* Your assignment
Copy out each line of the data that holds the word "precios".
#### Records to process
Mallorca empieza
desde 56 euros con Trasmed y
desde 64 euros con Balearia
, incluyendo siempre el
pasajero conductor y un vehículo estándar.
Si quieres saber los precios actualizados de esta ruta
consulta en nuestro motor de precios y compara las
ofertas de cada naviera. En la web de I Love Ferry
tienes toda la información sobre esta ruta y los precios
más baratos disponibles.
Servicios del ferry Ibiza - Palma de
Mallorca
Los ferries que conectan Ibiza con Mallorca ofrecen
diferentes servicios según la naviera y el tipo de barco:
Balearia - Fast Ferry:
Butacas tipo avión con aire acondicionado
########
* Output of the task
Si quieres saber los precios actualizados de esta ruta
consulta en nuestro motor de precios y compara las
tienes toda la información sobre esta ruta y los precios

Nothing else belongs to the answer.